- **RECORDS SUPPLIED**:
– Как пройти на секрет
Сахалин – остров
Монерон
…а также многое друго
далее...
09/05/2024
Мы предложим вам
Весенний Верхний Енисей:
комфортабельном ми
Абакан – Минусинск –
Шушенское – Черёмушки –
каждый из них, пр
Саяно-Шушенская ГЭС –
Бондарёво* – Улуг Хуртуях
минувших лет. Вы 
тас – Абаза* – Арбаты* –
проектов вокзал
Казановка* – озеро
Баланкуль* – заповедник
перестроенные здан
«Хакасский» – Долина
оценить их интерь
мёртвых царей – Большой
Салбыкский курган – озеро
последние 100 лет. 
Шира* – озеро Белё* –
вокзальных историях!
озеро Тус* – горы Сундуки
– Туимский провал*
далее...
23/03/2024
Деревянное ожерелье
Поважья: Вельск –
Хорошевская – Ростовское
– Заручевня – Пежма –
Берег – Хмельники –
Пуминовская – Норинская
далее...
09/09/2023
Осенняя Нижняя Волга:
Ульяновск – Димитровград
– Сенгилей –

- **WHAT THE TASK REQUIRES**: All lines from the one that contains "Пуминовская – Норинская" through the end of the listing above should be copied exactly, with nothing else.

- **SOLUTION TO THE PROBLEM**:
Пуминовская – Норинская
далее...
09/09/2023
Осенняя Нижняя Волга:
Ульяновск – Димитровград
– Сенгилей –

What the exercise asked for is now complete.